1995) (observing that timeliness of guilty plea “affects both the first two points and the
third”). Like this court, the First and Ninth Circuits adhere to the letter of the commentary
to § 3E1.1.
Owens is also wrong to assert that a defendant can earn a reduction under § 3E1.1 by
accepting responsibility for a slice but not the whole criminal conduct underlying multiple
convictions. Owens reasons that his guilty plea to the drug count (whether timely or not)
was enough to get him a 2‐level reduction for that offense, and his contrition for the drug
crime, he continues, was not undermined by his attempt to withdraw his guilty plea to the
gun count. The two convictions were grouped, he explains, and since the guidelines range
was driven by the drug count, it matters not whether he accepted responsibility for the gun
count.
Owens once more presses a contention without citing a guideline, or an application
note, or a case to support it. His argument that acceptance of responsibility should be
calculated separately for different counts in a group is contrary to the application
instructions in U.S.S.G. § 1B1.9. The guidelines do “not contemplate calculating acceptance
of responsibility for each offense.” United States v. McDowell, 888 F.2d 285, 293 (3d Cir.
1989). For multiple counts, acceptance of responsibility is evaluated only after a combined
offense level has been determined. U.S.S.G. §§ 1B1.1; 3D1.5 cmt.; United States v. Thomas,
242 F.3d 1028, 1034 (11th Cir. 2001); United States v. Ginn, 87 F.3d 367, 370‐71 (9th Cir. 1996);
United States v. Kleinbreil, 966 F.2d 945, 953 (5th Cir. 1992); McDowell, 888 F.2d at 293.
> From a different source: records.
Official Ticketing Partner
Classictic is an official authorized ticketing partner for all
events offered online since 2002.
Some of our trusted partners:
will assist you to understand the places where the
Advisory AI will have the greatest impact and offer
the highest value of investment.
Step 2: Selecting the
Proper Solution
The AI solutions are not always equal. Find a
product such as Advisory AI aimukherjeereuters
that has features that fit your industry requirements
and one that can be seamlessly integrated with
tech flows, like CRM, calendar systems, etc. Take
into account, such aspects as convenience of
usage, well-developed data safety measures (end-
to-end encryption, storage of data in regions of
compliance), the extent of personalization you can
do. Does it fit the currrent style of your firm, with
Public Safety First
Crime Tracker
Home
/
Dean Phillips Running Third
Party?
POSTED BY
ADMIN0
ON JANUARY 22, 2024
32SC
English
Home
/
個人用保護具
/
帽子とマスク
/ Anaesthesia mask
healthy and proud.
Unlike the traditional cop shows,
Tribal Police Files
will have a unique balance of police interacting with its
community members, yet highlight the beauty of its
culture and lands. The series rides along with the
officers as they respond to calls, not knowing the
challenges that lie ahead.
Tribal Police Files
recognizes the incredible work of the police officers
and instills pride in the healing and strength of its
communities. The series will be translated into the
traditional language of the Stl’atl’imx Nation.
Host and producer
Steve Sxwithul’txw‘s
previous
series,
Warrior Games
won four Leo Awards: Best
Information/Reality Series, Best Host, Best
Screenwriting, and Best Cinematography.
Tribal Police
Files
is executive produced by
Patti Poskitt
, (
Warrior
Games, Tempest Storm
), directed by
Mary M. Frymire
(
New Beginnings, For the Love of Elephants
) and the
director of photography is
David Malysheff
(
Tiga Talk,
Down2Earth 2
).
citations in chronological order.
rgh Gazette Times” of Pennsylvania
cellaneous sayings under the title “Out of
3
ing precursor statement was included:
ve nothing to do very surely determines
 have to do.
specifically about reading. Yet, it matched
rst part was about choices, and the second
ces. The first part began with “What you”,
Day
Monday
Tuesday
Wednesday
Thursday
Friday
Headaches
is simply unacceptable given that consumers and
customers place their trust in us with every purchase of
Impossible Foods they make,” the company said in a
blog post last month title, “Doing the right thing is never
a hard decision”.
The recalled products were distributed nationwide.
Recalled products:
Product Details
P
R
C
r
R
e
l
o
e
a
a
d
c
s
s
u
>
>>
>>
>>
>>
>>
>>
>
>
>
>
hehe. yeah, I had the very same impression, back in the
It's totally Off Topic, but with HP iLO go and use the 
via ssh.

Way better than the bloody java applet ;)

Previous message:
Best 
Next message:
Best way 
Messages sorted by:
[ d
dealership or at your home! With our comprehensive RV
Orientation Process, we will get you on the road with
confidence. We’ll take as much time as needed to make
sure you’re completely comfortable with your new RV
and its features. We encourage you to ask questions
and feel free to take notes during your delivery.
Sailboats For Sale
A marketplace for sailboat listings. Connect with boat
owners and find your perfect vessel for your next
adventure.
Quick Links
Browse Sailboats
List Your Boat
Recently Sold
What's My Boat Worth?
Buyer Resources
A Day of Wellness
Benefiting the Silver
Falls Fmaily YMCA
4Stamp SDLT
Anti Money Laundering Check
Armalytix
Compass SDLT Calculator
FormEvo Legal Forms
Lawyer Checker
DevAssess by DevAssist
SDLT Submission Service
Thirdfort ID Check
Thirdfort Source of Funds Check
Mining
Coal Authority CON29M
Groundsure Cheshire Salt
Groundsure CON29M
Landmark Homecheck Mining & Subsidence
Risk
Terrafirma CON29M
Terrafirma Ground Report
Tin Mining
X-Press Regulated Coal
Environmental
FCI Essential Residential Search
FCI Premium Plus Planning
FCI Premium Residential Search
Moreover, it is plain enough that the district court found that Owens had not
accepted responsibility for either count. The court properly interpreted the guidelines, and
we afford great deference to sentencing judges’ determinations of acceptance of
No. 10‐1087 Page 5
responsibility. U.S.S.G. § 3E1.1 cmt. n.5; United States v. Leahy, 464 F.3d 773, 790 (7th Cir.
2006). Nothing in the record indicated the sentencing judge erred in evaluating Owen’s
acceptance of responsibility.
The district court properly interpreted the § 3E1.1, and Owens’s contrary arguments
are without merit. Accordingly, the judgment of the district court is AFFIRMED.